Fri, Feb 09, 2007 - Page 8 News List

Describing Taiwan's real history

By Bruce Jacobs 家博

Certain historians in Taiwan have complained that the recent revisions to history high school textbooks are "political."

History, being an interpretation of the past, is much more than a set of objective facts. Good historians take as many objective facts as possible, but in the end, all historians weave an understanding of history that must ultimately be subjective. Clearly, the recent revisions are "political," but so were the intensely political textbooks that have been replaced.

The complaints have come largely from historians who believe that Taiwan is a part of China. The research of many current scholars shows quite clearly that Taiwan has never been a part of China except for 1945 to 1949 during the Chinese Civil War when the Chinese colonial regime occupied Taiwan and slaughtered many Taiwanese.

Before 1624, when the Dutch formed Taiwan's first colonial regime, fewer than 5,000 Chinese lived on Taiwan and most of these were short-term sojourners who fished in Taiwan's waters.

The Manchus took over Taiwan in 1683, but they did not claim to rule the many Aboriginal areas.

And, of course, the Manchu empire was Manchu and not Chinese. During the period of the Manchu Qing Empire, both China and Taiwan were colonies of a much wider empire that extended far beyond any territory that China had ruled.

The text of the Treaty of Shimonoseki of April 17, 1895, states that the Manchu government "cedes to Japan in perpetuity and full sovereignty ... [t]he island of Formosa ... and [t]he Pescadores [Penghu]."

Thus, the new textbooks correctly say that during the Japanese colonial period Taiwan was "Japan-governed" rather than "Japan-occupied."
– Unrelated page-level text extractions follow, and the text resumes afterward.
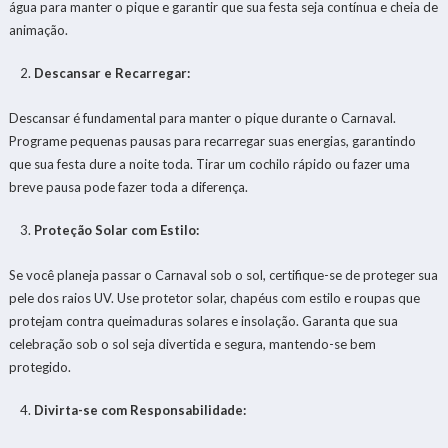
água para manter o pique e garantir que sua festa seja contínua e cheia de
animação.
Descansar e Recarregar:
Descansar é fundamental para manter o pique durante o Carnaval.
Programe pequenas pausas para recarregar suas energias, garantindo
que sua festa dure a noite toda. Tirar um cochilo rápido ou fazer uma
breve pausa pode fazer toda a diferença.
Proteção Solar com Estilo:
Se você planeja passar o Carnaval sob o sol, certifique-se de proteger sua
pele dos raios UV. Use protetor solar, chapéus com estilo e roupas que
protejam contra queimaduras solares e insolação. Garanta que sua
celebração sob o sol seja divertida e segura, mantendo-se bem
protegido.
Divirta-se com Responsabilidade:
The treaties following World War II never said who owned Taiwan after Japan surrendered sovereignty.

The Chinese colonial period (1945-1988) resembled the Japanese colonial period (1895-1945) in many ways. Both colonial governments treated the majority native Taiwanese as second-class citizens.

Under the Chinese colonial regime, Taiwanese never held key positions such as president, premier, or minister of foreign affairs, defense, economics, finance, education or justice.

Under the Japanese, no Taiwanese held a position above head of prefecture.

In both cases, the key positions were reserved for the Chinese who accounted for just 15 percent of the population or the Japanese who made up only 6 percent of the population.

Both colonial regimes clamped down very hard at first. Various estimates suggest the Japanese killed from 12,000 to 32,000 Taiwanese in their first few years of rule. The Chinese colonial regime killed 10,000 to 20,000 Taiwanese after the Feb. 28, 1947, uprising.

Both colonial regimes implemented a policy of high pressure after gaining control and executing dissidents.

After about 25 years, owing to both international and domestic pressures, both regimes had a period of "liberalization." During the Japanese colonial period, this followed World War I when US President Woodrow Wilson gave his speech on "self-determination," the Koreans launched their major "March First" revolt and the Japanese themselves liberalized under Taisho democracy. The Japanese then appointed civilian governors and Taiwanese began their series of political movements.

In Taiwan, the Diaoyutai movement, Taiwan's withdrawal from the UN, the political activities of The Intellectual magazine and new premier Chiang Ching-kuo's (蔣經國) desire to gain support all led to liberalization.